“Oh, yes. She told the world about it. Manzanita’s funny that way. She was born at Squawtooth—in a saddle, she says—and she don’t like any other place on earth. She don’t like railroads ner autos ner flyin’ machines, ner any o’ the modern tricks. And she don’t like neighbors, either. Just wants to ride and ride forever over the desert, and the furder she c’n look without seein’ anything but what the Almighty put there the better she likes it. And as for your railroad runnin’ right through Squawtooth—say, she was wild as a loco Indian. But she’s calmed down now. She took a likin’ to ye, Mr. Mangan, and I guess that’s what made her change her mind.”

“I’m certainly glad to hear you say that last, Mr. Canby.” Hunt Mangan’s face was a little red. “I—I formed a high opinion of your daughter during the few days in which you folks at Squawtooth showed us such royal hospitality. I hated to have her so sore at me for being a party to the desecration of her adored solitudes. I consider her a remarkable young woman.”

“She’s worse than that!” Squawtooth replied, with a slight frown of abstraction.

Outside, across the street, a freight train stopped before the depot. Cautiously the door of a box car slid open, and two hobos looked out, and up and down the track, then dropped to the ground and hurried away.

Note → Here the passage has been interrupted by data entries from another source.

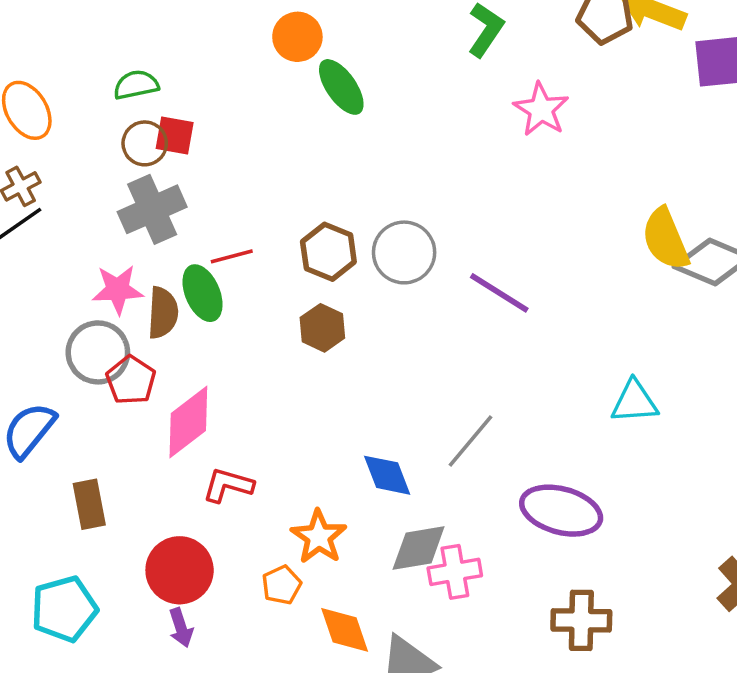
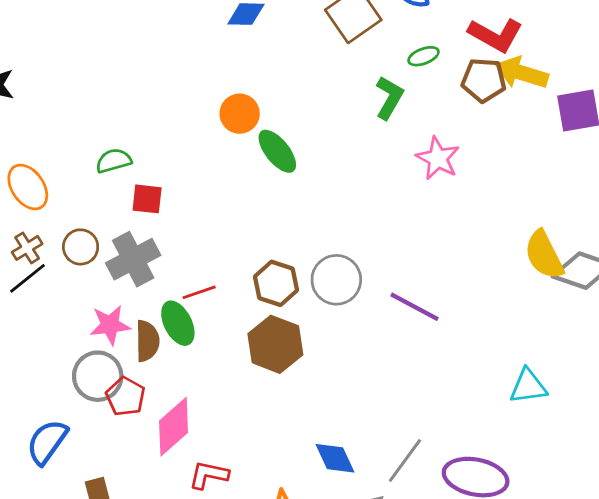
brown circle: (145, 143) -> (81, 247), moved
brown hexagon: (322, 328) -> (275, 344), size x1.5
gray line: (471, 441) -> (405, 460), moved

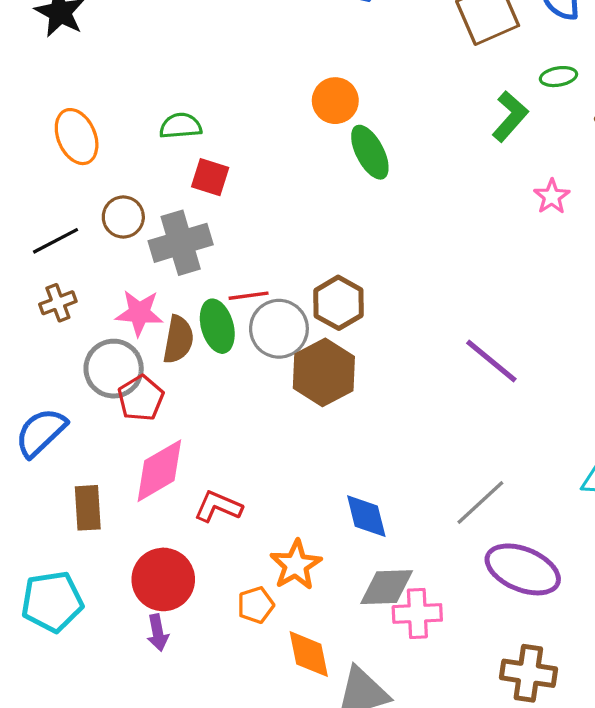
pink star: (438, 158) -> (552, 197), size x0.7
brown cross: (27, 248) -> (58, 303), moved
gray circle: (336, 280) -> (279, 329), moved
pink diamond: (174, 427) -> (159, 471), moved
gray line: (405, 460) -> (480, 503), moved

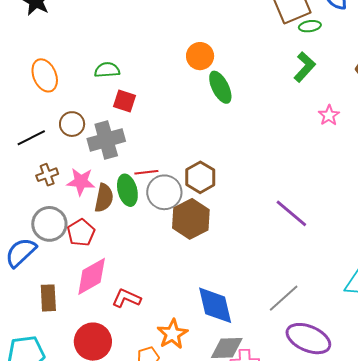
green ellipse: (558, 77) -> (310, 26), moved
brown cross: (58, 303) -> (47, 175), moved
gray circle: (114, 369) -> (49, 224), moved
blue diamond: (366, 516) -> (215, 305), size x1.4

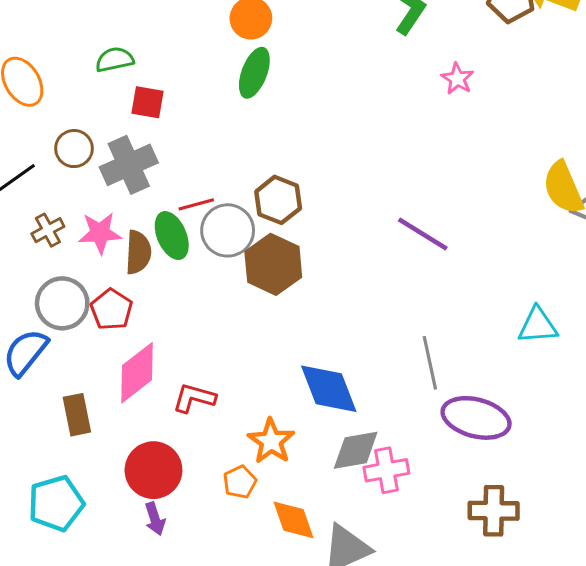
green ellipse: (220, 87) -> (254, 73), moved, turned 56
gray line: (284, 298) -> (430, 363), turned -52

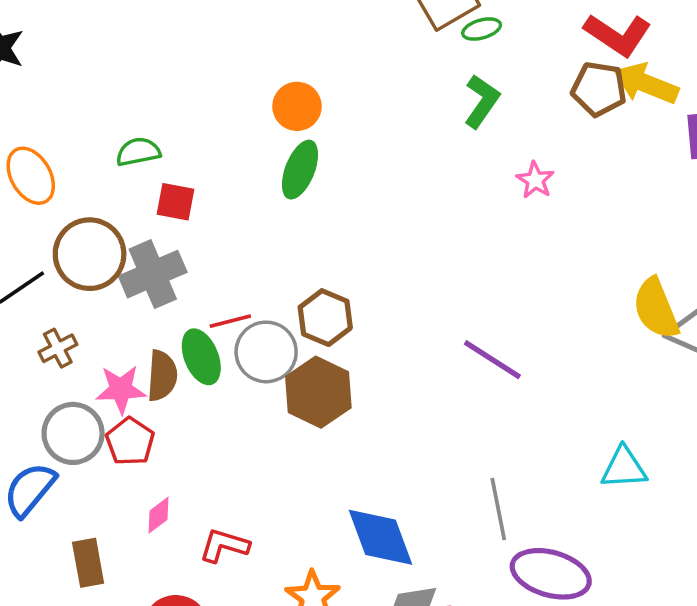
brown circle: (74, 149) -> (90, 254), size x1.6
pink star: (100, 233) -> (121, 389), moved
pink diamond: (137, 373) -> (159, 515), size x0.5

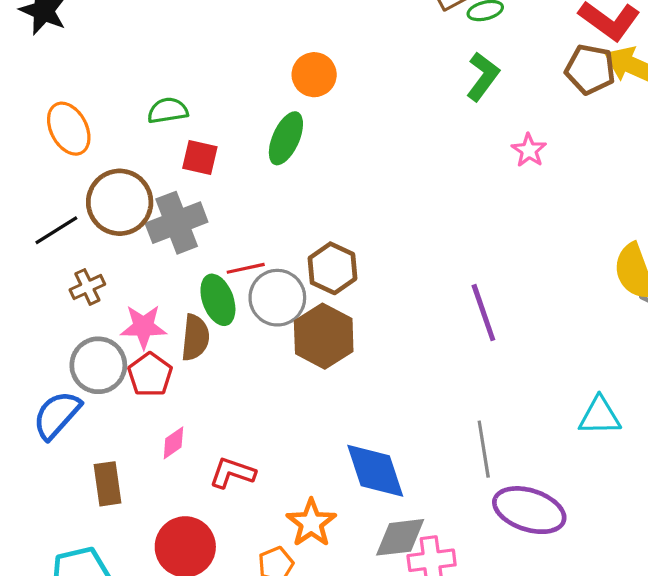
green ellipse: (300, 170) -> (286, 138), moved
purple line: (492, 360) -> (483, 313), turned 36
brown semicircle: (162, 376) -> (195, 338), moved

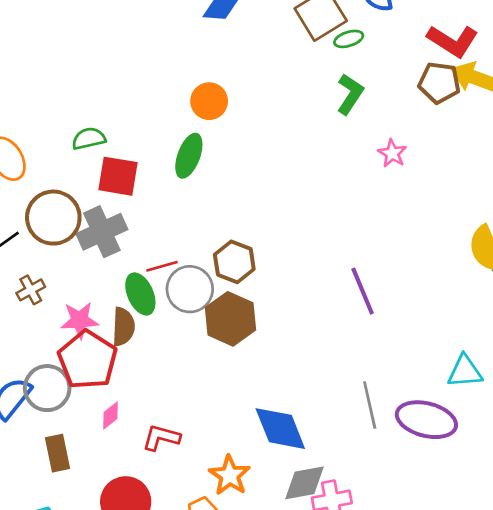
red square: (200, 158) -> (118, 176), size x1.4
gray circle: (98, 365) -> (47, 388), moved
red pentagon: (150, 375) -> (87, 360), size x1.6
purple ellipse: (529, 510) -> (426, 420), moved

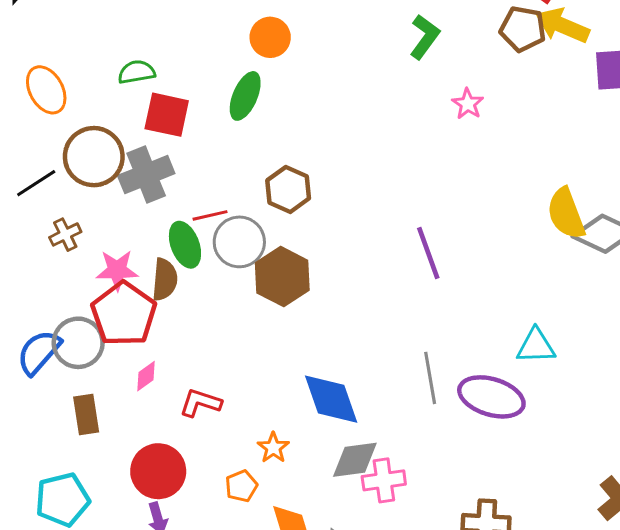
brown hexagon: (234, 262) -> (288, 189), moved
orange star: (230, 475) -> (273, 448), size x0.7

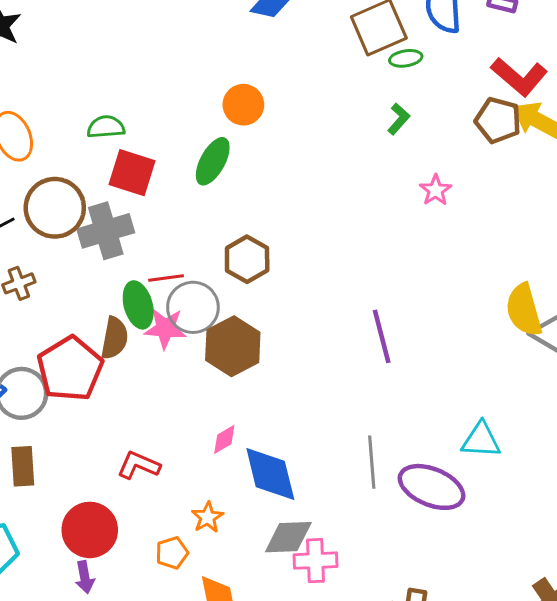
green L-shape: (425, 37) -> (399, 119), size x0.7
pink star: (117, 270) -> (165, 328), moved
pink diamond: (146, 376) -> (224, 439), moved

Squawtooth Canby, who had observed through the fly-specked hotel window, chuckled.

“See them tramps get outa that box car?” he asked Mangan. “Purty slick, some o’ them fellas.”

“Stay here a day and you’ll see hundreds of them,” laughingly replied Hunt Mangan. “They’re drifting in by dozens and twenties. The train crews are not hard on them, for they know they’re beating it in here to work. Tramps—stiffs, as we call ’em—form the backbone of railroad construction, you know.”

“I didn’t know tramps worked at all,” said Canby.

“You’ll know more about them before the steel is laid across Squawtooth,” observed Mangan. “There are tramps and tramps.”

“Here comes them two into the hotel,” remarked the cowman.